→ **Data**
+ + + + +

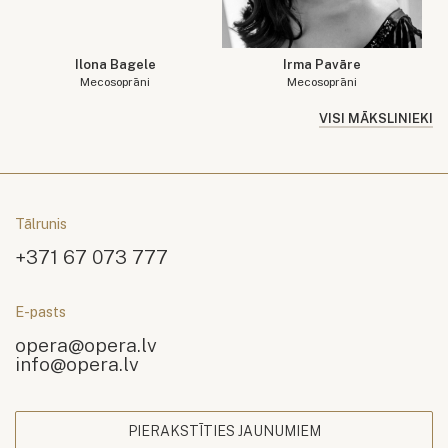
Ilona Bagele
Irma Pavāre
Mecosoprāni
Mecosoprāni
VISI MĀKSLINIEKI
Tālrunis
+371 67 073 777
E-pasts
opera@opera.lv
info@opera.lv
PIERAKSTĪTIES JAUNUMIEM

+ + + + +

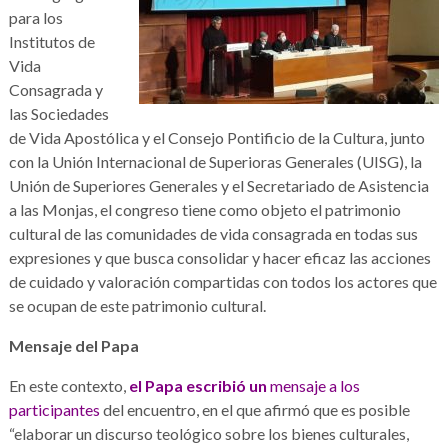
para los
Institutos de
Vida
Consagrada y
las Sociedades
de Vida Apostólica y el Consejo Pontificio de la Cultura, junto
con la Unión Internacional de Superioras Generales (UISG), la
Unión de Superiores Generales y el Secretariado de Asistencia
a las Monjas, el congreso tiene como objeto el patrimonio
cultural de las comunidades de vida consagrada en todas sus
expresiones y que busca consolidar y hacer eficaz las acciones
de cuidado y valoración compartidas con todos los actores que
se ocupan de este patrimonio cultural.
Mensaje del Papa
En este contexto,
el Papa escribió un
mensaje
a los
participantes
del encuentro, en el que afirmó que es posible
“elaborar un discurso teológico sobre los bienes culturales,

+ + + + +

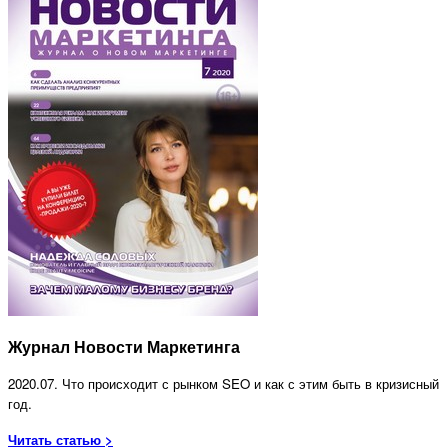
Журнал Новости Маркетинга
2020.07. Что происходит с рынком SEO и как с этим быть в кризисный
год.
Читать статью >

+ + + + +

→ **Required work**
Using the records above, set down exactly the lines from the one with "Ilona Bagele" through the one with "PIERAKSTĪTIES JAUNUMIEM", inclusive, and nothing more.

→ **Answer to the exercise**
Ilona Bagele
Irma Pavāre
Mecosoprāni
Mecosoprāni
VISI MĀKSLINIEKI
Tālrunis
+371 67 073 777
E-pasts
opera@opera.lv
info@opera.lv
PIERAKSTĪTIES JAUNUMIEM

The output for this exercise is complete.